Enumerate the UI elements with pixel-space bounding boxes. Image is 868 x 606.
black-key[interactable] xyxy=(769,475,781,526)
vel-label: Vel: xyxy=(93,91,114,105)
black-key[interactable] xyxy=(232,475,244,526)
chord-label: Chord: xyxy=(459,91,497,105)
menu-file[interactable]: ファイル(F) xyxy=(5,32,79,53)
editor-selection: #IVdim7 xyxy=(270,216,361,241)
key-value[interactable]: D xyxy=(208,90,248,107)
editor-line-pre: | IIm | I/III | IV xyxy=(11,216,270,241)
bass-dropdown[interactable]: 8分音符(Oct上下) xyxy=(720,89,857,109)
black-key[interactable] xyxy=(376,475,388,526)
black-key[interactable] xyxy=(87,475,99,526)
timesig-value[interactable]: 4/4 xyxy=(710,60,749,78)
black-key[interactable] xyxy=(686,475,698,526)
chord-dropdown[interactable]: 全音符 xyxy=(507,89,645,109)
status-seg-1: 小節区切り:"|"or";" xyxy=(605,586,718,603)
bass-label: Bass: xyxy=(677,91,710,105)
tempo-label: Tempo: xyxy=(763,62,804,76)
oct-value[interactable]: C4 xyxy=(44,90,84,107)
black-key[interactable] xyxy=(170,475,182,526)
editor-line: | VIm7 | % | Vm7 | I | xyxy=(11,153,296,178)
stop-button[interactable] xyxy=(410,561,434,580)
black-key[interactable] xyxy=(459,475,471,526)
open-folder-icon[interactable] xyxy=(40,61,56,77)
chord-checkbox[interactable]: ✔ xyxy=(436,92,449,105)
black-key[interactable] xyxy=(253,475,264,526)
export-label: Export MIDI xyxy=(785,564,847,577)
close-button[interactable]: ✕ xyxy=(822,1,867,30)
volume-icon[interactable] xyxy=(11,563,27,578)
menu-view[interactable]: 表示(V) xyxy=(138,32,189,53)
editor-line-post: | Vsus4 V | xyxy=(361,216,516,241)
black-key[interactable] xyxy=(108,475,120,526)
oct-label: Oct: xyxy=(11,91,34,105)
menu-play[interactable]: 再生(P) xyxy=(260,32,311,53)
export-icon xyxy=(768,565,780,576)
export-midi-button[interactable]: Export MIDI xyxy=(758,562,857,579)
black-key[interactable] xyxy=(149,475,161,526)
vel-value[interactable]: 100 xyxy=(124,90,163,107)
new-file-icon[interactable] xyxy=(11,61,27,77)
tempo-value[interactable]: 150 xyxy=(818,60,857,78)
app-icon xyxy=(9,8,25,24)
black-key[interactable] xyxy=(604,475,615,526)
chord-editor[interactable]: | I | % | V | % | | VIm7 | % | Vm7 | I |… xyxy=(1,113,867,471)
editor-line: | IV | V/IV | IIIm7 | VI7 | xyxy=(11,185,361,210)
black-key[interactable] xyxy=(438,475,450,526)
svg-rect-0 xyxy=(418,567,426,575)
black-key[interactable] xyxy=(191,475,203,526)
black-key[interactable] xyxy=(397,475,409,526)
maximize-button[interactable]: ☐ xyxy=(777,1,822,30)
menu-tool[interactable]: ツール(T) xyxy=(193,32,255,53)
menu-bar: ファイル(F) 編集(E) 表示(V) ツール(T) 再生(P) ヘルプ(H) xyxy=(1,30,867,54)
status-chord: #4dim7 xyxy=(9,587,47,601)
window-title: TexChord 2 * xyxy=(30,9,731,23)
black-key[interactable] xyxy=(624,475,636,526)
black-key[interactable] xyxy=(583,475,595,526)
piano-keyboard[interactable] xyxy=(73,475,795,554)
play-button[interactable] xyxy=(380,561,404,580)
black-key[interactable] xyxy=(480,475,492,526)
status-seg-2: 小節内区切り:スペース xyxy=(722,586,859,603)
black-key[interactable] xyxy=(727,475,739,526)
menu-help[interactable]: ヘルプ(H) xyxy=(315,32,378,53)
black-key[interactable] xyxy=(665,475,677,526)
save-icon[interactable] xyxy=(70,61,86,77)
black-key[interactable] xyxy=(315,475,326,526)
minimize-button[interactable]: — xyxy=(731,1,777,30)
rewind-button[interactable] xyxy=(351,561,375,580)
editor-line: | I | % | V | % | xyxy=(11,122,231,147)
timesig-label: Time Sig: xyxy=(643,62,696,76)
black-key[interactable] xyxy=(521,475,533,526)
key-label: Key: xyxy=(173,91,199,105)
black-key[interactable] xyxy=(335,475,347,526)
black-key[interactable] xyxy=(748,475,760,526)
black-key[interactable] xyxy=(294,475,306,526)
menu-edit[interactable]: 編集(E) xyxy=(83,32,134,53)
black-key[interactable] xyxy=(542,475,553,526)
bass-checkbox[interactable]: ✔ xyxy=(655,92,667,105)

· · · · ·

**Your objective:** Would you mind copying all of the records exactly?

**Solution below:**
Enumerate the UI elements with pixel-space bounding boxes. Image is 868 x 606.
black-key[interactable] xyxy=(769,475,781,526)
vel-label: Vel: xyxy=(93,91,114,105)
black-key[interactable] xyxy=(232,475,244,526)
chord-label: Chord: xyxy=(459,91,497,105)
menu-file[interactable]: ファイル(F) xyxy=(5,32,79,53)
editor-selection: #IVdim7 xyxy=(270,216,361,241)
key-value[interactable]: D xyxy=(208,90,248,107)
editor-line-pre: | IIm | I/III | IV xyxy=(11,216,270,241)
bass-dropdown[interactable]: 8分音符(Oct上下) xyxy=(720,89,857,109)
black-key[interactable] xyxy=(376,475,388,526)
black-key[interactable] xyxy=(87,475,99,526)
timesig-value[interactable]: 4/4 xyxy=(710,60,749,78)
black-key[interactable] xyxy=(686,475,698,526)
chord-dropdown[interactable]: 全音符 xyxy=(507,89,645,109)
status-seg-1: 小節区切り:"|"or";" xyxy=(605,586,718,603)
bass-label: Bass: xyxy=(677,91,710,105)
tempo-label: Tempo: xyxy=(763,62,804,76)
oct-value[interactable]: C4 xyxy=(44,90,84,107)
black-key[interactable] xyxy=(170,475,182,526)
editor-line: | VIm7 | % | Vm7 | I | xyxy=(11,153,296,178)
stop-button[interactable] xyxy=(410,561,434,580)
black-key[interactable] xyxy=(459,475,471,526)
open-folder-icon[interactable] xyxy=(40,61,56,77)
chord-checkbox[interactable]: ✔ xyxy=(436,92,449,105)
black-key[interactable] xyxy=(253,475,264,526)
export-label: Export MIDI xyxy=(785,564,847,577)
close-button[interactable]: ✕ xyxy=(822,1,867,30)
volume-icon[interactable] xyxy=(11,563,27,578)
menu-view[interactable]: 表示(V) xyxy=(138,32,189,53)
editor-line-post: | Vsus4 V | xyxy=(361,216,516,241)
black-key[interactable] xyxy=(108,475,120,526)
oct-label: Oct: xyxy=(11,91,34,105)
menu-play[interactable]: 再生(P) xyxy=(260,32,311,53)
export-icon xyxy=(768,565,780,576)
export-midi-button[interactable]: Export MIDI xyxy=(758,562,857,579)
black-key[interactable] xyxy=(149,475,161,526)
vel-value[interactable]: 100 xyxy=(124,90,163,107)
new-file-icon[interactable] xyxy=(11,61,27,77)
tempo-value[interactable]: 150 xyxy=(818,60,857,78)
app-icon xyxy=(9,8,25,24)
black-key[interactable] xyxy=(604,475,615,526)
chord-editor[interactable]: | I | % | V | % | | VIm7 | % | Vm7 | I |… xyxy=(1,113,867,471)
editor-line: | IV | V/IV | IIIm7 | VI7 | xyxy=(11,185,361,210)
black-key[interactable] xyxy=(438,475,450,526)
svg-rect-0 xyxy=(418,567,426,575)
black-key[interactable] xyxy=(191,475,203,526)
black-key[interactable] xyxy=(397,475,409,526)
maximize-button[interactable]: ☐ xyxy=(777,1,822,30)
menu-tool[interactable]: ツール(T) xyxy=(193,32,255,53)
menu-bar: ファイル(F) 編集(E) 表示(V) ツール(T) 再生(P) ヘルプ(H) xyxy=(1,30,867,54)
status-chord: #4dim7 xyxy=(9,587,47,601)
window-title: TexChord 2 * xyxy=(30,9,731,23)
black-key[interactable] xyxy=(624,475,636,526)
black-key[interactable] xyxy=(583,475,595,526)
piano-keyboard[interactable] xyxy=(73,475,795,554)
play-button[interactable] xyxy=(380,561,404,580)
black-key[interactable] xyxy=(480,475,492,526)
status-seg-2: 小節内区切り:スペース xyxy=(722,586,859,603)
black-key[interactable] xyxy=(727,475,739,526)
menu-help[interactable]: ヘルプ(H) xyxy=(315,32,378,53)
black-key[interactable] xyxy=(665,475,677,526)
save-icon[interactable] xyxy=(70,61,86,77)
black-key[interactable] xyxy=(315,475,326,526)
minimize-button[interactable]: — xyxy=(731,1,777,30)
rewind-button[interactable] xyxy=(351,561,375,580)
editor-line: | I | % | V | % | xyxy=(11,122,231,147)
timesig-label: Time Sig: xyxy=(643,62,696,76)
black-key[interactable] xyxy=(521,475,533,526)
key-label: Key: xyxy=(173,91,199,105)
black-key[interactable] xyxy=(335,475,347,526)
black-key[interactable] xyxy=(748,475,760,526)
black-key[interactable] xyxy=(294,475,306,526)
menu-edit[interactable]: 編集(E) xyxy=(83,32,134,53)
black-key[interactable] xyxy=(542,475,553,526)
bass-checkbox[interactable]: ✔ xyxy=(655,92,667,105)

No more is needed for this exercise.